Por otro lado se ha demostrado que la hipovolemia es una de las principales causas de hipoperfusión mucosa. Los medios habituales de los que disponemos, presión arterial, gasto cardiaco, presión venosa central, saturación venosa mezclada, etc, son insuficientes para detectar la hipovolemia, proponiéndose la expansión de volumen de los pacientes con una fracción de eyección mayor al 40%, valorando la respuesta que presenten, ya que el tono simpático puede, de forma fraudulenta, mostrar una presión arterial elevada, aun en presencia de hipovolemia considerable.
Tras haberse comprobado la inoperancia de mantener la disponibilidad de oxÍgeno en valores supranormales, así como el incremento del gasto cardiaco, se está abriendo camino la determinación de la oxigenación órgano especifica.

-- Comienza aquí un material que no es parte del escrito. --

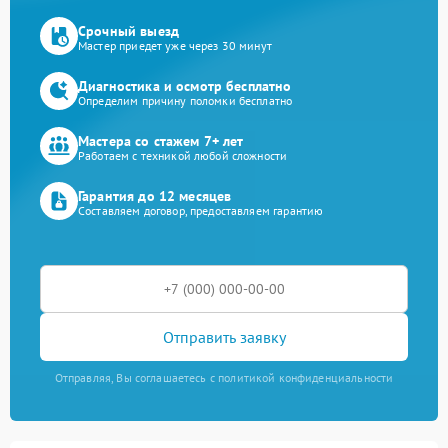
Срочный выезд
Мастер приедет уже через 30 минут
Диагностика и осмотр бесплатно
Определим причину поломки бесплатно
Мастера со стажем 7+ лет
Работаем с техникой любой сложности
Гарантия до 12 месяцев
Составляем договор, предоставляем гарантию
Отправить заявку
Отправляя, Вы соглашаетесь с политикой конфиденциальности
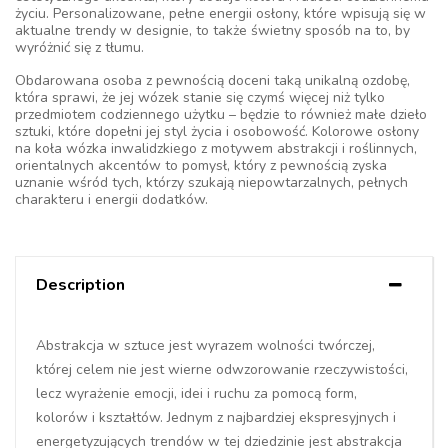
życiu. Personalizowane, pełne energii osłony, które wpisują się w
aktualne trendy w designie, to także świetny sposób na to, by
wyróżnić się z tłumu.
Obdarowana osoba z pewnością doceni taką unikalną ozdobę,
która sprawi, że jej wózek stanie się czymś więcej niż tylko
przedmiotem codziennego użytku – będzie to również małe dzieło
sztuki, które dopełni jej styl życia i osobowość. Kolorowe osłony
na koła wózka inwalidzkiego z motywem abstrakcji i roślinnych,
orientalnych akcentów to pomysł, który z pewnością zyska
uznanie wśród tych, którzy szukają niepowtarzalnych, pełnych
charakteru i energii dodatków.
Description
Abstrakcja w sztuce jest wyrazem wolności twórczej,
której celem nie jest wierne odwzorowanie rzeczywistości,
lecz wyrażenie emocji, idei i ruchu za pomocą form,
kolorów i kształtów. Jednym z najbardziej ekspresyjnych i
energetyzujących trendów w tej dziedzinie jest abstrakcja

Son los estudios de oxigenación hepática y su correlación con la supervivencia de los pacientes críticos, los estudios de la saturación venosa en el golfo de la yugular en pacientes con trauma craneal y/o coma y la determinación del phi intramucosa gástrica.
Se ha demostrado que aquellos pacientes que ingresan con pHi normal cuentan con mas posibilidades de sobrevivir. Así mismo, aquellos que la mejoran -elevan- hacia la normalidad incrementan sus posibilidades de sobrevivir, mientras los que mantienen pHi ácidos implican morbilidad y mortalidad aumentada. La baja pHi al final de la cirugía predice complicaciones con una sensibilidad del 93% y especificidad del 50%, siendo la mortalidad de aquellos con phi < 7,35 del 58% por 0% de los que superan ese dintel [39][40]. La combinación con los niveles de lactato dan una excelente valoración pronóstica en la sepsis severa, al ser el pHi menos específico en cuanto a la mortalidad. Estas dos variables son mejores indicadores pronósticos que las derivadas de la oxigenación. Su normalización en el curso de la sepsis severa indican una solución favorable [41].

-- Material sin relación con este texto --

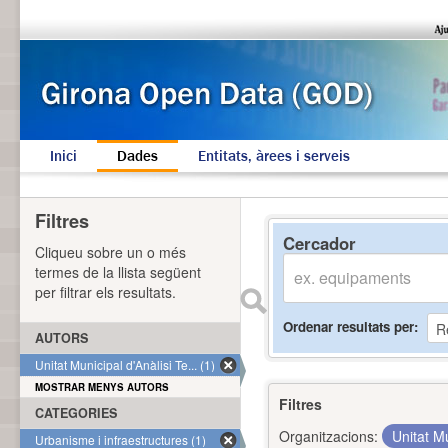
Inici
Dades
Entitats, àrees i serveis
Filtres
Cercador
Cliqueu sobre un o més
termes de la llista següent
per filtrar els resultats.
Ordenar resultats per
AUTORS
Unitat Municipal d'Anàlisi Te... (1)
MOSTRAR MENYS AUTORS
Filtres
CATEGORIES
Organitzacions:
Unitat Mu
Urbanisme i infraestructures (1)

Esto es así, probablemente porque el intestino es el primer órgano en sufrir la isquemia/hipoxia y es el último en normalizarla, una vez suprimida la agresión inicial. Se ha comprobado en voluntarios sanos que tras 45 minutos de hipovolemia progresiva, hubo un 33% de reducción del flujo sanguíneo intestinal con un incremento del 70% de las resistencias vasculares esplácnicas y el gasto cardiaco descendió un 37%. Por contra el flujo sanguíneo renal solo descendió un 6%. Tras la resucitación simulada, todos los parámetros hemodinámicos volvieron a su nivel, salvo el flujo esplácnico y las resistencias esplácnicas que permanecieron alteradas otros 60 minutos. Una aparentemente adecuada reanimación puede dejar aun al intestino bajo isquemia. La tonometría gástrica puede conducir el esfuerzo en la reanimación de los pacientes mediante una precoz actuación cuando el phi desciende. El incremento del transporte de oxígeno en estas circunstancias puede proteger a los pacientes. La acidosis gástrica prolongada puede asociarse con hipoxia sistémica persistente dando lugar a lesiones celulares irreversibles en otros órganos además del intestino. Este incremento en la disponibilidad de oxígeno puede ser inefectivo e incluso lesivo, una vez que las citokinas han lesionado las células tanto intestinales como de otros órganos, añadiendo injurias de reperfusión mediadas por radicales libres de oxígeno [42].
Actualmente, se están desarrollando tonómetros capaces de mediciones casi continuas, bien usando métodos reflexmétricos, o bien gas, usando la utilleria de la calorimetría indirecta o capnografía, mediante la conexión del tonómetro al calorímetro o capnógrafo [43].